In analyzing class certification issues, courts have said that common issues may predominate in some cases even though damages would have to be determined individually for each class member. But what about where some class members have no damages? Recent federal appellate decisions have said that situation presents an issue of liability, not damages. A subtle distinction, but one that can make all the difference. Where liability cannot be determined class-wide, courts have held that the predominance requirement is not satisfied.
Sampson v. United Services Automobile Association, — F.4th –, 2023 WL 6533181 (5th Cir. Oct. 6, 2023), is one of a series of cases brought against auto insurers challenging how they value vehicles that are total losses. The plaintiffs alleged that the insurer’s use of a software product called CCC violated a Louisiana statute because CCC was not a “generally recognized motor vehicle industry source” within the meaning of the statute. The district court certified a class, and the Fifth Circuit agreed to hear an interlocutory appeal from that ruling.

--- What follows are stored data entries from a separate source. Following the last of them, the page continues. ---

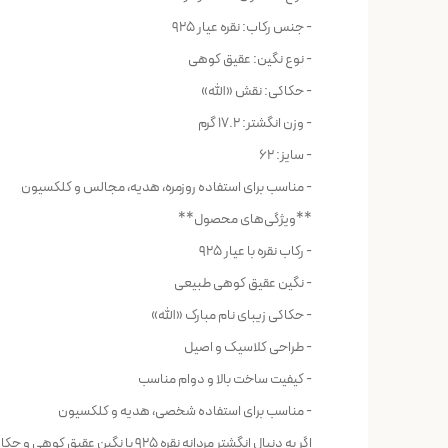
- جنس رکاب: نقره عیار 925
- نوع نگین: عقیق کوهی
- حکاکی: نقش «الله»
- وزن انگشتر: 17.2 گرم
- سایز: 62
- مناسب برای استفاده روزمره، هدیه، مجالس و کلکسیون
**ویژگی‌های محصول**
- رکاب نقره با عیار 925
- نگین عقیق کوهی طبیعی
- حکاکی زیبای نام مبارک «الله»
- طراحی کلاسیک و اصیل
- کیفیت ساخت بالا و دوام مناسب
- مناسب برای استفاده شخصی، هدیه و کلکسیون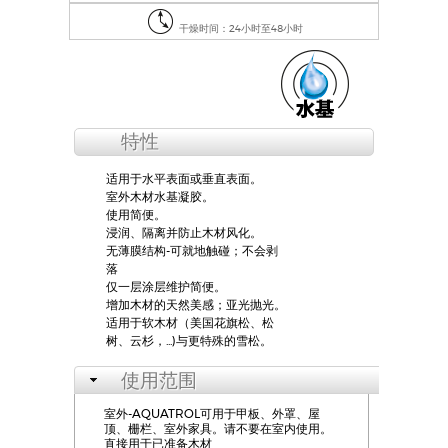
干燥时间：24小时至48小时
特性
适用于水平表面或垂直表面。
室外木材水基凝胶。
使用简便。
浸润、隔离并防止木材风化。
无薄膜结构-可就地触碰；不会剥
落
仅一层涂层维护简便。
增加木材的天然美感；亚光抛光。
适用于软木材（美国花旗松、松
树、云杉，...)与更特殊的雪松。
使用范围
室外-AQUATROL可用于甲板、外罩、屋
顶、栅栏、室外家具。请不要在室内使用。
直接用于已准备木材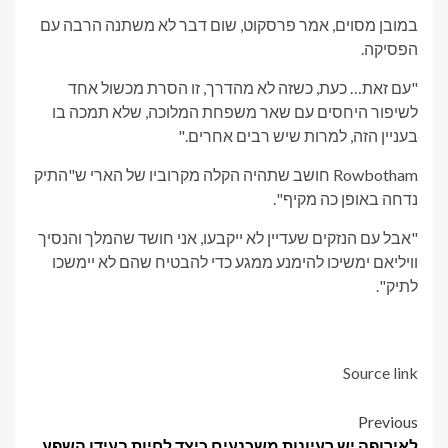
במובן מסוים, אמר פרסקוט, שום דבר לא משתנה הרבה עם
הפסיקה.
"עם זאת… כעת, כשזה לא מהדרך, זו הסרת מכשול אחד
לשיפור היחסים עם שאר משפחת המלוכה, שלא תמכה בו
בעניין הזה, למרות שיש רבים אחרים."
Rowbotham חושב שתהיה הקלה מקרוביו של הארי ש"התיק
נדחה באופן כה מקיף".
"אבל עם הנזקים שעדיין לא ייקבעו, אני חושד שהמלך והנסיך
וויליאם ימשיכו להימנע ממגע כדי להבטיח שהם לא יימשכו
לתיק".
Source link
Post
Previous
לאירופה יש רעיונות משכנעים כיצד לחיות בעידן השפע.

In seeking class certification, the plaintiffs proposed to use National Automobile Dealers Association (NADA) guidebook values, although there were other options that undisputedly would comply with the statute, including Kelley Blue Book (KBB). The insurer presented evidence that 9.2% of claims were valued less than the NADA value, but above the KBB value, so if KBB was chosen, there would be no recovery. The Fifth Circuit vacated the class certification decision, agreeing with a Ninth Circuit decision in a similar case last year (see my blog post here), which held that where vehicles would have to be valued individually, and on some claims there would be no injury, the predominance requirement for class certification was not satisfied. The Fifth Circuit explained that “a district court’s wide discretion to choose an imperfect estimated-damages model at the certification stage does not carry over from the context of damage to the context of liability.” Where the plaintiffs’ evidence could not establish liability (injury) on a class-wide basis, that was insufficient.